What the task requires>
Your task is to repeat the entries below exactly and to leave their images out.

Source information>
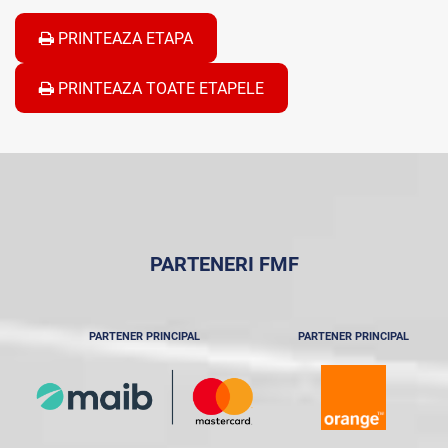
PRINTEAZA ETAPA
PRINTEAZA TOATE ETAPELE
PARTENERI FMF
PARTENER PRINCIPAL
PARTENER PRINCIPAL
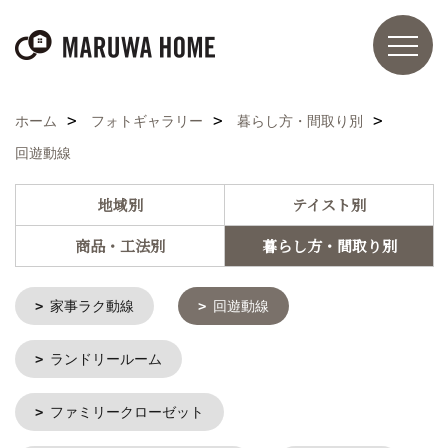
ホーム
フォトギャラリー
暮らし方・間取り別
回遊動線
地域別
テイスト別
商品・工法別
暮らし方・間取り別
家事ラク動線
回遊動線
ランドリールーム
ファミリークローゼット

Problem solution>
PRINTEAZA ETAPA
PRINTEAZA TOATE ETAPELE
PARTENERI FMF
PARTENER PRINCIPAL
PARTENER PRINCIPAL
ホーム
フォトギャラリー
暮らし方・間取り別
回遊動線
地域別
テイスト別
商品・工法別
暮らし方・間取り別
家事ラク動線
回遊動線
ランドリールーム
ファミリークローゼット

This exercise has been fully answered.